:: TASK TO CARRY OUT ::
Scan the data below. Pull out each line where "elements" occurs.
[SOURCE MATERIAL — start]
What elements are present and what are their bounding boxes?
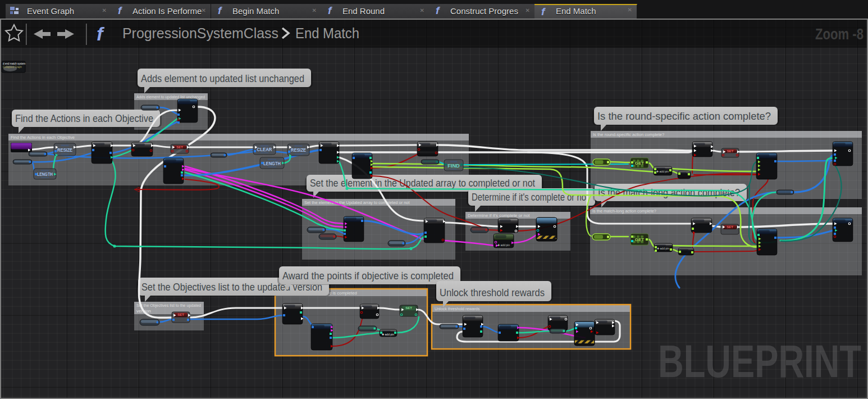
svg-text:Determine if it's complete or: Determine if it's complete or not bbox=[468, 213, 531, 218]
svg-text:f: f bbox=[97, 23, 105, 44]
svg-text:f: f bbox=[541, 6, 546, 17]
svg-text:f: f bbox=[328, 4, 332, 16]
svg-text:Is the match-long action compl: Is the match-long action complete? bbox=[592, 208, 656, 214]
svg-text:GET: GET bbox=[635, 237, 645, 242]
svg-text:FIND: FIND bbox=[447, 163, 460, 169]
svg-text:f: f bbox=[218, 4, 222, 16]
svg-text:Set the element in the Updated: Set the element in the Updated array to … bbox=[304, 200, 410, 205]
svg-text:RESIZE: RESIZE bbox=[291, 147, 306, 153]
svg-text:RESIZE: RESIZE bbox=[57, 147, 72, 153]
svg-text:✚ add pin: ✚ add pin bbox=[497, 243, 510, 247]
svg-text:SET: SET bbox=[405, 306, 412, 310]
svg-text:Is the round-specific action c: Is the round-specific action complete? bbox=[593, 132, 664, 137]
svg-text:f: f bbox=[436, 4, 440, 16]
svg-text:Find the Actions in each Objec: Find the Actions in each Objective bbox=[11, 135, 75, 140]
svg-text:Zoom -8: Zoom -8 bbox=[815, 26, 864, 43]
svg-text:SET: SET bbox=[727, 225, 733, 229]
svg-text:Is the round-specific action c: Is the round-specific action complete? bbox=[597, 110, 771, 122]
svg-text:Award the points if objective: Award the points if objective is complet… bbox=[282, 270, 454, 282]
svg-text:Unlock threshold rewards: Unlock threshold rewards bbox=[440, 287, 545, 298]
svg-text:Find the Actions in each Objec: Find the Actions in each Objective bbox=[15, 112, 153, 124]
svg-text:LENGTH: LENGTH bbox=[263, 161, 281, 166]
svg-text:Collapsed Graph: Collapsed Graph bbox=[3, 66, 22, 69]
svg-text:Adds element to updated list u: Adds element to updated list unchanged bbox=[136, 94, 205, 99]
svg-text:Set the element in the Updated: Set the element in the Updated array to … bbox=[310, 177, 536, 189]
svg-text:✚ add pin: ✚ add pin bbox=[656, 170, 669, 173]
svg-text:SET: SET bbox=[176, 146, 183, 149]
svg-text:✚ add pin: ✚ add pin bbox=[657, 247, 669, 250]
svg-text:SET: SET bbox=[177, 313, 184, 316]
svg-text:Set the Objectives list to the: Set the Objectives list to the updated bbox=[136, 303, 201, 308]
svg-text:f: f bbox=[118, 4, 122, 16]
svg-text:CLEAR: CLEAR bbox=[257, 147, 272, 152]
svg-text:Determine if it's complete or: Determine if it's complete or not bbox=[472, 191, 589, 203]
svg-text:Adds element to updated list u: Adds element to updated list unchanged bbox=[141, 72, 304, 84]
svg-text:ProgressionSystemClass: ProgressionSystemClass bbox=[122, 25, 278, 42]
svg-text:SET: SET bbox=[727, 149, 734, 153]
svg-text:d end match system: d end match system bbox=[3, 62, 26, 65]
svg-text:End Match: End Match bbox=[295, 25, 359, 42]
svg-text:LENGTH: LENGTH bbox=[37, 171, 53, 177]
svg-text:Unlock threshold rewards: Unlock threshold rewards bbox=[435, 306, 480, 311]
svg-text:✚ add pin: ✚ add pin bbox=[382, 333, 394, 336]
svg-text:GET: GET bbox=[635, 161, 645, 166]
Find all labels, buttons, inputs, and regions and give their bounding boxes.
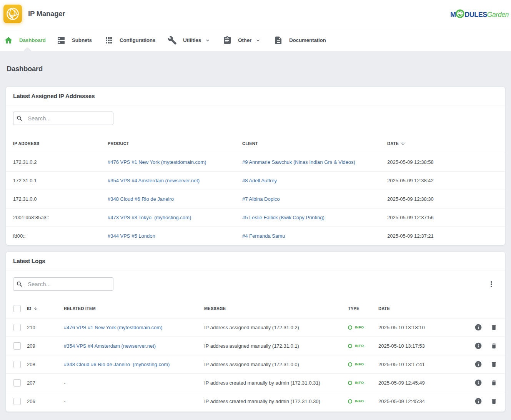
svg-text:M: M <box>450 11 456 18</box>
svg-text:DULES: DULES <box>464 11 487 18</box>
svg-text:Garden: Garden <box>487 11 509 18</box>
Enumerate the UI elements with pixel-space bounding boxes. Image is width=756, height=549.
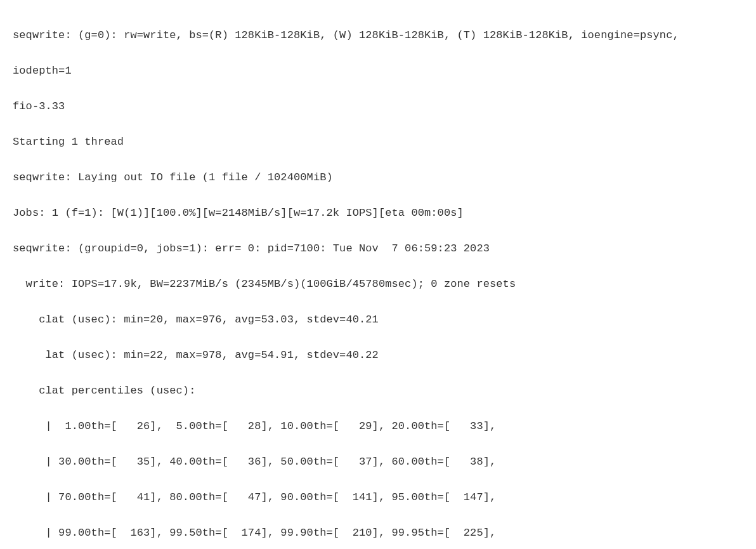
output-line: clat (usec): min=20, max=976, avg=53.03,… bbox=[13, 311, 743, 329]
output-line: | 70.00th=[ 41], 80.00th=[ 47], 90.00th=… bbox=[13, 489, 743, 506]
output-line: Starting 1 thread bbox=[13, 133, 743, 151]
output-line: write: IOPS=17.9k, BW=2237MiB/s (2345MB/… bbox=[13, 275, 743, 293]
output-line: | 99.00th=[ 163], 99.50th=[ 174], 99.90t… bbox=[13, 524, 743, 542]
fio-output-block: seqwrite: (g=0): rw=write, bs=(R) 128KiB… bbox=[13, 9, 743, 549]
output-line: | 1.00th=[ 26], 5.00th=[ 28], 10.00th=[ … bbox=[13, 418, 743, 435]
output-line: seqwrite: Laying out IO file (1 file / 1… bbox=[13, 169, 743, 187]
output-line: iodepth=1 bbox=[13, 62, 743, 80]
output-line: fio-3.33 bbox=[13, 98, 743, 116]
output-line: lat (usec): min=22, max=978, avg=54.91, … bbox=[13, 347, 743, 364]
output-line: Jobs: 1 (f=1): [W(1)][100.0%][w=2148MiB/… bbox=[13, 204, 743, 222]
output-line: seqwrite: (groupid=0, jobs=1): err= 0: p… bbox=[13, 240, 743, 258]
output-line: clat percentiles (usec): bbox=[13, 382, 743, 400]
output-line: seqwrite: (g=0): rw=write, bs=(R) 128KiB… bbox=[13, 27, 743, 44]
output-line: | 30.00th=[ 35], 40.00th=[ 36], 50.00th=… bbox=[13, 453, 743, 471]
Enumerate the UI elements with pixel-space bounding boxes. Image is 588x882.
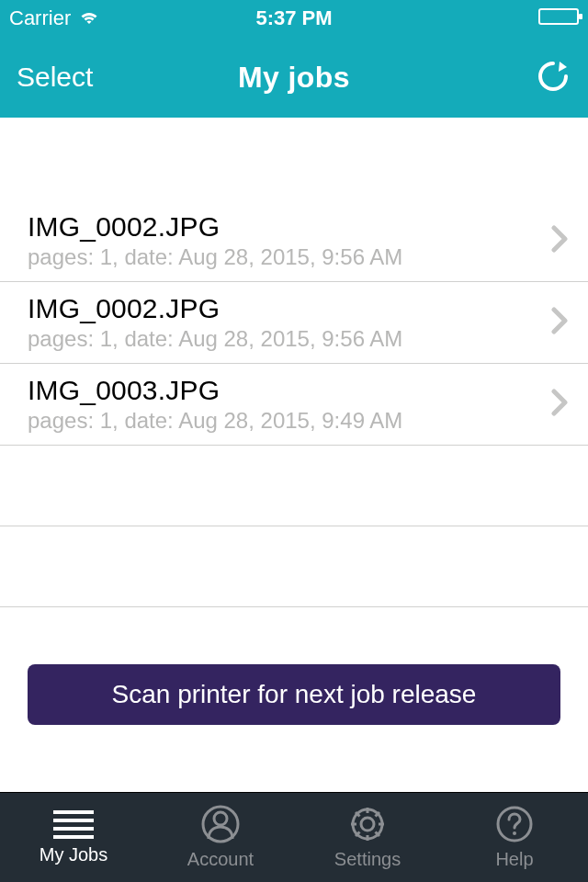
scan-printer-button[interactable]: Scan printer for next job release	[28, 664, 560, 725]
svg-point-1	[214, 812, 227, 825]
nav-bar: Select My jobs	[0, 37, 588, 118]
job-meta: pages: 1, date: Aug 28, 2015, 9:56 AM	[28, 326, 533, 352]
job-meta: pages: 1, date: Aug 28, 2015, 9:49 AM	[28, 408, 533, 434]
chevron-right-icon	[551, 389, 568, 420]
job-filename: IMG_0003.JPG	[28, 375, 533, 406]
empty-row	[0, 526, 588, 607]
content: IMG_0002.JPG pages: 1, date: Aug 28, 201…	[0, 118, 588, 725]
chevron-right-icon	[551, 225, 568, 256]
tab-label: Account	[187, 849, 254, 870]
refresh-icon	[535, 56, 571, 95]
refresh-button[interactable]	[535, 56, 571, 98]
person-icon	[201, 805, 240, 843]
svg-point-3	[353, 809, 382, 839]
help-icon	[495, 805, 534, 843]
job-row[interactable]: IMG_0002.JPG pages: 1, date: Aug 28, 201…	[0, 200, 588, 282]
tab-label: My Jobs	[40, 844, 107, 865]
carrier-label: Carrier	[9, 6, 71, 30]
jobs-list: IMG_0002.JPG pages: 1, date: Aug 28, 201…	[0, 200, 588, 607]
chevron-right-icon	[551, 307, 568, 338]
tab-settings[interactable]: Settings	[294, 793, 441, 882]
job-filename: IMG_0002.JPG	[28, 211, 533, 243]
tab-account[interactable]: Account	[147, 793, 294, 882]
tab-label: Settings	[334, 849, 401, 870]
page-title: My jobs	[238, 61, 350, 94]
tab-help[interactable]: Help	[441, 793, 588, 882]
list-icon	[53, 810, 94, 839]
job-row[interactable]: IMG_0003.JPG pages: 1, date: Aug 28, 201…	[0, 364, 588, 446]
job-filename: IMG_0002.JPG	[28, 293, 533, 324]
wifi-icon	[78, 6, 100, 30]
select-button[interactable]: Select	[17, 62, 93, 93]
svg-point-5	[513, 831, 516, 835]
tab-my-jobs[interactable]: My Jobs	[0, 793, 147, 882]
battery-icon	[538, 6, 579, 30]
svg-point-2	[361, 818, 374, 831]
status-left: Carrier	[9, 6, 100, 30]
job-row[interactable]: IMG_0002.JPG pages: 1, date: Aug 28, 201…	[0, 282, 588, 364]
empty-row	[0, 446, 588, 526]
status-bar: Carrier 5:37 PM	[0, 0, 588, 37]
tab-label: Help	[495, 849, 533, 870]
job-meta: pages: 1, date: Aug 28, 2015, 9:56 AM	[28, 244, 533, 270]
tab-bar: My Jobs Account Settings Help	[0, 792, 588, 882]
gear-icon	[348, 805, 387, 843]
[SOURCE MATERIAL — finish]
:: WRITTEN ANSWER ::
What elements are present and what are their bounding boxes?
Enumerate the UI elements with pixel-space bounding boxes. Image is width=756, height=549.
Enumerate the UI elements with pixel-space bounding boxes. Image is 588x882.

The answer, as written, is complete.